Todavía se me va la vista y el alma detrás de un camarero que se acerca a una mesa llevando una cerveza fría.

Todavía me sueño abriendo una botella de vodka y sirviéndola en un vaso con hielo y repitiendo y repitiendo hasta acabarla.

Al final del día, me arremeten las ganas de beber. Pero, he decidido no volver a ser nunca más el borracho que cierra los bares, el esperpento humano que veía cuando me miraba en el espejo y que daba repulsión y pena a todo el mundo. No quiero volver a tener que beberme una cerveza con el desayuno para quitarme la resaca. No quiero revivir a la fiera.

Cuando la tentación está por atraparme, miro mi tatuaje y me devuelve a la realidad poniendo frente a mí situaciones pasadas que no quiero olvidar, para no volver a vivirlas.

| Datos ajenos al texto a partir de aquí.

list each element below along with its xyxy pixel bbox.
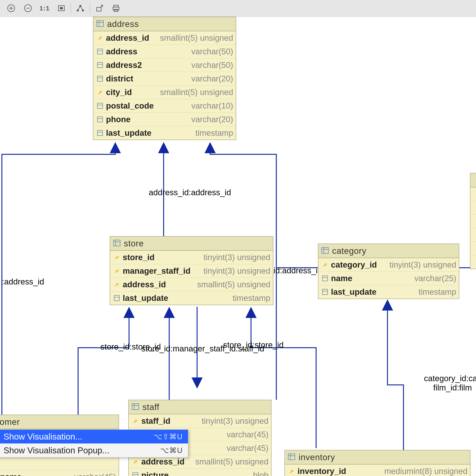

Aprendí a tomar desde muy pequeño por desconocimiento o descuido de mis abuelos y padres. Que una lonja de pan con vino y azúcar, que un postre de peras al vino, que un sorbito de champán en las navidades…hermosos e inocentes hábitos tradicionales que se convierten en un peligro para las personas que, como yo, somos presa fácil del alcohol e incapaces de limitar la cantidad a consumir.

Mi padre bebía mucho, pero nunca lo vi llegar a las situaciones a las que yo he llegado. Sabíamos que estaba borracho cuando venía de la calle y se metía en la habitación de huéspedes a dormir. Posiblemente pensaba que podría ser desagradable y peligroso, para mi madre, convivir con él en ese estado. Así prevenía posibles problemas.

Yo no fui capaz de saber cuándo parar, o resguardar de mi vicio a mis seres queridos.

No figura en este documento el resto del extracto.